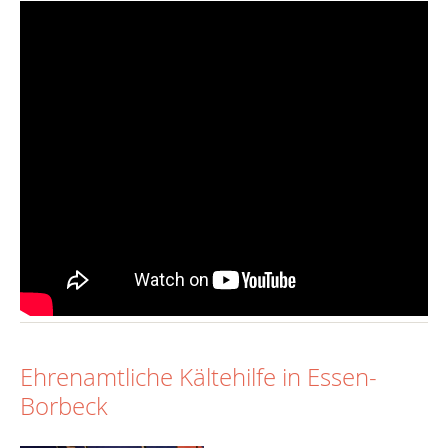
Ehrenamtliche Kältehilfe in Essen-
Borbeck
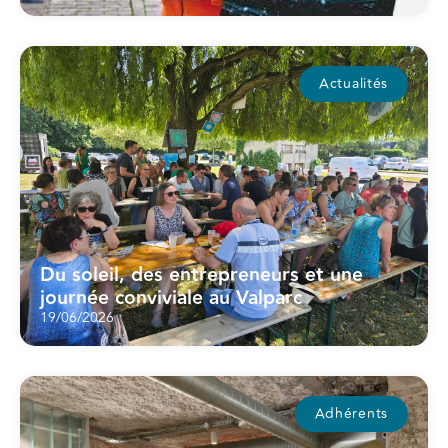
Actualités
Du soleil, des entrepreneurs et une
journée conviviale au Valparc
19/06/2026
Adhérents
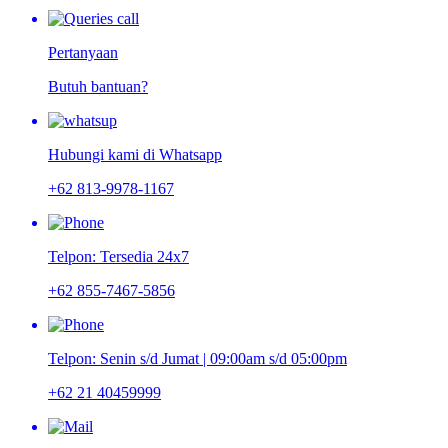
Pertanyaan
Butuh bantuan?
Hubungi kami di Whatsapp
+62 813-9978-1167
Telpon: Tersedia 24x7
+62 855-7467-5856
Telpon: Senin s/d Jumat | 09:00am s/d 05:00pm
+62 21 40459999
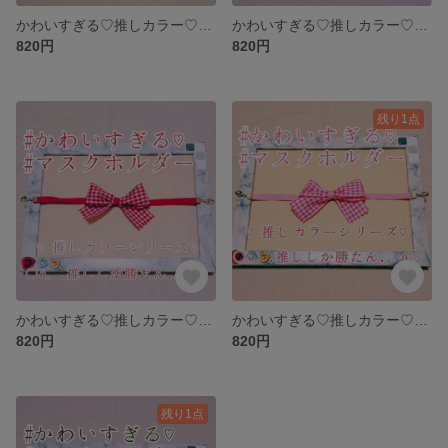
かわいすぎる♡推しカラー♡マスクキャッチ໒꒱°*マスクホルダー໒꒱°*マスク留め໒꒱°*マスクリーフ໒꒱°*マスクフック໒꒱°*
かわいすぎる♡推しカラー♡マスクキャッチ໒꒱°*マスクホルダー໒꒱°*マスク留め໒꒱°*マスクリーフ໒꒱°*マスクフック໒꒱°*
820円
820円
残り1点
かわいすぎる♡推しカラー♡マスクキャッチ໒꒱°*マスクホルダー໒꒱°*マスク留め໒꒱°*マスクリーフ໒꒱°*マスクフック໒꒱°*
かわいすぎる♡推しカラー♡マスクキャッチ໒꒱°*マスクホルダー໒꒱°*マスク留め໒꒱°*マスクリーフ໒꒱°*マスクフック໒꒱°*
820円
820円
残り1点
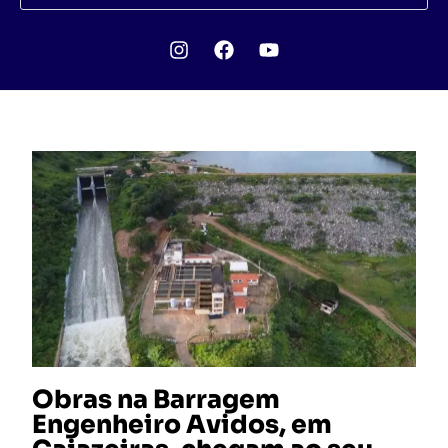
Obras na Barragem
Engenheiro Avidos, em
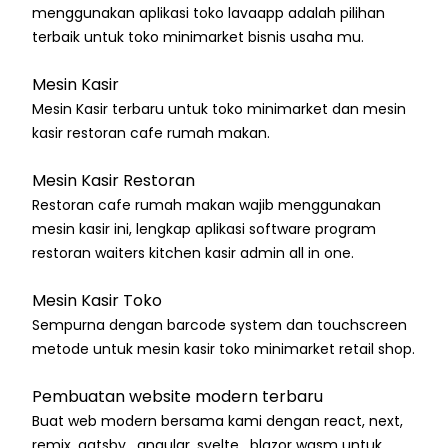
menggunakan aplikasi toko lavaapp adalah pilihan
terbaik untuk toko minimarket bisnis usaha mu.
Mesin Kasir
Mesin Kasir terbaru untuk toko minimarket dan mesin
kasir restoran cafe rumah makan.
Mesin Kasir Restoran
Restoran cafe rumah makan wajib menggunakan
mesin kasir ini, lengkap aplikasi software program
restoran waiters kitchen kasir admin all in one.
Mesin Kasir Toko
Sempurna dengan barcode system dan touchscreen
metode untuk mesin kasir toko minimarket retail shop.
Pembuatan website modern terbaru
Buat web modern bersama kami dengan react, next,
remix, gatsby , angular, svelte , blazor wasm untuk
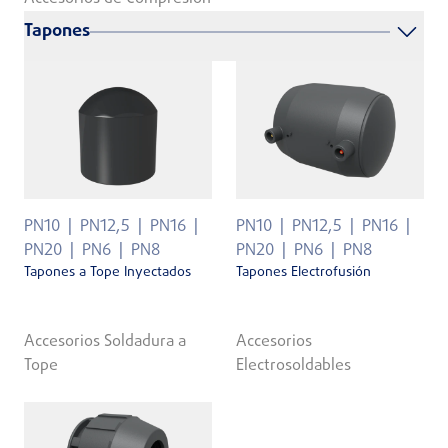
Tapones
PN10
PN12,5
PN16
PN10
PN12,5
PN16
PN20
PN6
PN8
PN20
PN6
PN8
Tapones a Tope Inyectados
Tapones Electrofusión
Accesorios Soldadura a
Accesorios
Tope
Electrosoldables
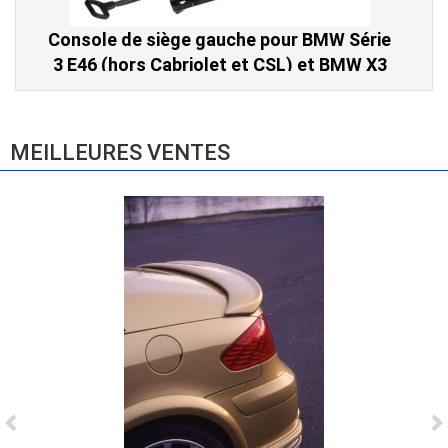
Console de siège gauche pour BMW Série
3 E46 (hors Cabriolet et CSL) et BMW X3
E83 (2004-2010)
865,00 € TTC
MEILLEURES VENTES
Ligne Cat-Back Active 4 Sorties avec
Tube en H pour Ford Mustang GT & V6
(2015-2023)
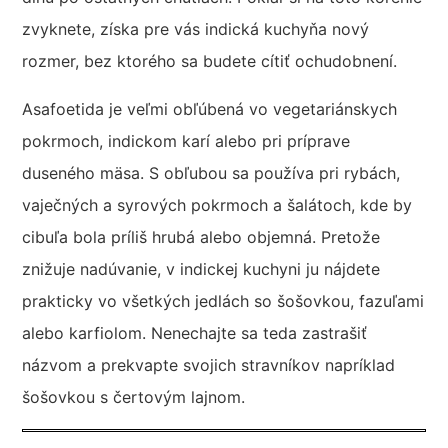
zvyknete, získa pre vás indická kuchyňa nový
rozmer, bez ktorého sa budete cítiť ochudobnení.
Asafoetida je veľmi obľúbená vo vegetariánskych
pokrmoch, indickom karí alebo pri príprave
duseného mäsa. S obľubou sa používa pri rybách,
vaječných a syrových pokrmoch a šalátoch, kde by
cibuľa bola príliš hrubá alebo objemná. Pretože
znižuje nadúvanie, v indickej kuchyni ju nájdete
prakticky vo všetkých jedlách so šošovkou, fazuľami
alebo karfiolom. Nenechajte sa teda zastrašiť
názvom a prekvapte svojich stravníkov napríklad
šošovkou s čertovým lajnom.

*Exercise description*.
From the line that has "mesin kasir ini, lengkap" through the line that has "Pembuatan website modern terbaru", copy every line exactly as it appears above, and leave out all others.

*Response to this exercise*.
mesin kasir ini, lengkap aplikasi software program
restoran waiters kitchen kasir admin all in one.
Mesin Kasir Toko
Sempurna dengan barcode system dan touchscreen
metode untuk mesin kasir toko minimarket retail shop.
Pembuatan website modern terbaru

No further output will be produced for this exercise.